**Work to be completed:** Write the records out once more, exactly as they appear below.

**Exercise data:**
# # # # #

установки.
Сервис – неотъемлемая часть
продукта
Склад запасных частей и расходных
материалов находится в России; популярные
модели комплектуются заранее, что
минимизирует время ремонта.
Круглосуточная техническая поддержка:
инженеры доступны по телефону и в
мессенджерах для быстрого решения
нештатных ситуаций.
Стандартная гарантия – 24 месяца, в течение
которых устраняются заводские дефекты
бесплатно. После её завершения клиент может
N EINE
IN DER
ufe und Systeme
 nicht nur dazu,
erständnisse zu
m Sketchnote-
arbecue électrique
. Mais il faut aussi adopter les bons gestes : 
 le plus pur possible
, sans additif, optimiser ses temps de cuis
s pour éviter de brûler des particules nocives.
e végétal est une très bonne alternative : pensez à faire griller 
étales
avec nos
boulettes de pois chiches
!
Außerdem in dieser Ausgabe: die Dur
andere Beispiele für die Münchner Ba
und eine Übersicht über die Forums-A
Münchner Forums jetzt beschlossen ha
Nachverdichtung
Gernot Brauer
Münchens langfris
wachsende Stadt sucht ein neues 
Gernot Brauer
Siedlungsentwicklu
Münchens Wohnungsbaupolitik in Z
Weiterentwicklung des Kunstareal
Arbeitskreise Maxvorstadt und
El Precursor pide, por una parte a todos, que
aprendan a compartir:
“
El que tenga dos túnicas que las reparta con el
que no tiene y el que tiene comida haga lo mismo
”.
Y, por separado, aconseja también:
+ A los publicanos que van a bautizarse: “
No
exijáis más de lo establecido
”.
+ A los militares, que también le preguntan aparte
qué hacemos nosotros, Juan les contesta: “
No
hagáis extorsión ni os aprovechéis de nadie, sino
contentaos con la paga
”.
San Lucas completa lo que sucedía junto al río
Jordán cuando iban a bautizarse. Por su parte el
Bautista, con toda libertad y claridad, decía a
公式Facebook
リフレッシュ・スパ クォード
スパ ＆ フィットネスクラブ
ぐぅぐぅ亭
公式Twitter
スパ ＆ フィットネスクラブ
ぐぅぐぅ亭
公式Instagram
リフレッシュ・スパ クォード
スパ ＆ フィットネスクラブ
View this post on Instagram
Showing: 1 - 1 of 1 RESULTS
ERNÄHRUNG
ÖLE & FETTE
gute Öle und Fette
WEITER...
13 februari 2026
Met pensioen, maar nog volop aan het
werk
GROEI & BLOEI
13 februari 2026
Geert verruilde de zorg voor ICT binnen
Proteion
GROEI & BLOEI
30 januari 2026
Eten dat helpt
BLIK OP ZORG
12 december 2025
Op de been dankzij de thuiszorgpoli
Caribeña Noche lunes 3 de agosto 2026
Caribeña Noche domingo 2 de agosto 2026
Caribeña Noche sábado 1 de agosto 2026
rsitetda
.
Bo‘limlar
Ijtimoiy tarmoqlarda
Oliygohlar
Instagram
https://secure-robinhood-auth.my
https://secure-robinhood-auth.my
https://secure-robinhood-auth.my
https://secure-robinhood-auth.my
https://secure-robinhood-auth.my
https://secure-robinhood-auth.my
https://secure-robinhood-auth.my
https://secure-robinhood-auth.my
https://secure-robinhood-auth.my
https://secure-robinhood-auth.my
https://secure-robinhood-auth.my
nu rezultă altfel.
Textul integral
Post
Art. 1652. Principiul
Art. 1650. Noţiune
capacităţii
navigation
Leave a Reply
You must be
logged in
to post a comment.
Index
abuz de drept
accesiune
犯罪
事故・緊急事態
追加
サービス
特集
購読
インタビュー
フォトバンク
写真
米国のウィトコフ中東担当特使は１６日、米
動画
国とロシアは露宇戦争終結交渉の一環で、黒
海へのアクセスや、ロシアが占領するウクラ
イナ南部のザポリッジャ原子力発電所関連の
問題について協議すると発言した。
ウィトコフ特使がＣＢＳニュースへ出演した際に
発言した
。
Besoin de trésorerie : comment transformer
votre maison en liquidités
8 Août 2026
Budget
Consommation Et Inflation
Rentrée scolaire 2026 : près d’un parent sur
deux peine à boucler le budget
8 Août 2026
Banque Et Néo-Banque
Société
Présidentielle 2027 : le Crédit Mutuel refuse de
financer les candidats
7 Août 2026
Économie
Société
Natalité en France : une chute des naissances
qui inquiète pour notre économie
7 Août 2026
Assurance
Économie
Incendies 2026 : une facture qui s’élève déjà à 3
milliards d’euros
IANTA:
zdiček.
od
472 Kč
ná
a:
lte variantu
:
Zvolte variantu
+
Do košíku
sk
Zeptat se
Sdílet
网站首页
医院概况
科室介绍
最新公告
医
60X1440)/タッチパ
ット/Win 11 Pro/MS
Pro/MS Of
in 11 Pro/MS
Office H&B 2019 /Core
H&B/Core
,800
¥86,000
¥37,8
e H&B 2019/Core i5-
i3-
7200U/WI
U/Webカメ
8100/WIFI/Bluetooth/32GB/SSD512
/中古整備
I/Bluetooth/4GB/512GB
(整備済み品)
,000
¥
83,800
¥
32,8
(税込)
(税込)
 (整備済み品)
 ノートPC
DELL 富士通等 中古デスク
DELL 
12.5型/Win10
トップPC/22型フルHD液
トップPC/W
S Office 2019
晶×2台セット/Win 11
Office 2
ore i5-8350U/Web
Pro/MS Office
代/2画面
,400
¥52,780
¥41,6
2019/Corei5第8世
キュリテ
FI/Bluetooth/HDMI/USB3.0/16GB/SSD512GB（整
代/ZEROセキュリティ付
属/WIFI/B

# # # # #

**Response area:**
установки.
Сервис – неотъемлемая часть
продукта
Склад запасных частей и расходных
материалов находится в России; популярные
модели комплектуются заранее, что
минимизирует время ремонта.
Круглосуточная техническая поддержка:
инженеры доступны по телефону и в
мессенджерах для быстрого решения
нештатных ситуаций.
Стандартная гарантия – 24 месяца, в течение
которых устраняются заводские дефекты
бесплатно. После её завершения клиент может
N EINE
IN DER
ufe und Systeme
 nicht nur dazu,
erständnisse zu
m Sketchnote-
arbecue électrique
. Mais il faut aussi adopter les bons gestes : 
 le plus pur possible
, sans additif, optimiser ses temps de cuis
s pour éviter de brûler des particules nocives.
e végétal est une très bonne alternative : pensez à faire griller 
étales
avec nos
boulettes de pois chiches
!
Außerdem in dieser Ausgabe: die Dur
andere Beispiele für die Münchner Ba
und eine Übersicht über die Forums-A
Münchner Forums jetzt beschlossen ha
Nachverdichtung
Gernot Brauer
Münchens langfris
wachsende Stadt sucht ein neues 
Gernot Brauer
Siedlungsentwicklu
Münchens Wohnungsbaupolitik in Z
Weiterentwicklung des Kunstareal
Arbeitskreise Maxvorstadt und
El Precursor pide, por una parte a todos, que
aprendan a compartir:
“
El que tenga dos túnicas que las reparta con el
que no tiene y el que tiene comida haga lo mismo
”.
Y, por separado, aconseja también:
+ A los publicanos que van a bautizarse: “
No
exijáis más de lo establecido
”.
+ A los militares, que también le preguntan aparte
qué hacemos nosotros, Juan les contesta: “
No
hagáis extorsión ni os aprovechéis de nadie, sino
contentaos con la paga
”.
San Lucas completa lo que sucedía junto al río
Jordán cuando iban a bautizarse. Por su parte el
Bautista, con toda libertad y claridad, decía a
公式Facebook
リフレッシュ・スパ クォード
スパ ＆ フィットネスクラブ
ぐぅぐぅ亭
公式Twitter
スパ ＆ フィットネスクラブ
ぐぅぐぅ亭
公式Instagram
リフレッシュ・スパ クォード
スパ ＆ フィットネスクラブ
View this post on Instagram
Showing: 1 - 1 of 1 RESULTS
ERNÄHRUNG
ÖLE & FETTE
gute Öle und Fette
WEITER...
13 februari 2026
Met pensioen, maar nog volop aan het
werk
GROEI & BLOEI
13 februari 2026
Geert verruilde de zorg voor ICT binnen
Proteion
GROEI & BLOEI
30 januari 2026
Eten dat helpt
BLIK OP ZORG
12 december 2025
Op de been dankzij de thuiszorgpoli
Caribeña Noche lunes 3 de agosto 2026
Caribeña Noche domingo 2 de agosto 2026
Caribeña Noche sábado 1 de agosto 2026
rsitetda
.
Bo‘limlar
Ijtimoiy tarmoqlarda
Oliygohlar
Instagram
https://secure-robinhood-auth.my
https://secure-robinhood-auth.my
https://secure-robinhood-auth.my
https://secure-robinhood-auth.my
https://secure-robinhood-auth.my
https://secure-robinhood-auth.my
https://secure-robinhood-auth.my
https://secure-robinhood-auth.my
https://secure-robinhood-auth.my
https://secure-robinhood-auth.my
https://secure-robinhood-auth.my
nu rezultă altfel.
Textul integral
Post
Art. 1652. Principiul
Art. 1650. Noţiune
capacităţii
navigation
Leave a Reply
You must be
logged in
to post a comment.
Index
abuz de drept
accesiune
犯罪
事故・緊急事態
追加
サービス
特集
購読
インタビュー
フォトバンク
写真
米国のウィトコフ中東担当特使は１６日、米
動画
国とロシアは露宇戦争終結交渉の一環で、黒
海へのアクセスや、ロシアが占領するウクラ
イナ南部のザポリッジャ原子力発電所関連の
問題について協議すると発言した。
ウィトコフ特使がＣＢＳニュースへ出演した際に
発言した
。
Besoin de trésorerie : comment transformer
votre maison en liquidités
8 Août 2026
Budget
Consommation Et Inflation
Rentrée scolaire 2026 : près d’un parent sur
deux peine à boucler le budget
8 Août 2026
Banque Et Néo-Banque
Société
Présidentielle 2027 : le Crédit Mutuel refuse de
financer les candidats
7 Août 2026
Économie
Société
Natalité en France : une chute des naissances
qui inquiète pour notre économie
7 Août 2026
Assurance
Économie
Incendies 2026 : une facture qui s’élève déjà à 3
milliards d’euros
IANTA:
zdiček.
od
472 Kč
ná
a:
lte variantu
:
Zvolte variantu
+
Do košíku
sk
Zeptat se
Sdílet
网站首页
医院概况
科室介绍
最新公告
医
60X1440)/タッチパ
ット/Win 11 Pro/MS
Pro/MS Of
in 11 Pro/MS
Office H&B 2019 /Core
H&B/Core
,800
¥86,000
¥37,8
e H&B 2019/Core i5-
i3-
7200U/WI
U/Webカメ
8100/WIFI/Bluetooth/32GB/SSD512
/中古整備
I/Bluetooth/4GB/512GB
(整備済み品)
,000
¥
83,800
¥
32,8
(税込)
(税込)
 (整備済み品)
 ノートPC
DELL 富士通等 中古デスク
DELL 
12.5型/Win10
トップPC/22型フルHD液
トップPC/W
S Office 2019
晶×2台セット/Win 11
Office 2
ore i5-8350U/Web
Pro/MS Office
代/2画面
,400
¥52,780
¥41,6
2019/Corei5第8世
キュリテ
FI/Bluetooth/HDMI/USB3.0/16GB/SSD512GB（整
代/ZEROセキュリティ付
属/WIFI/B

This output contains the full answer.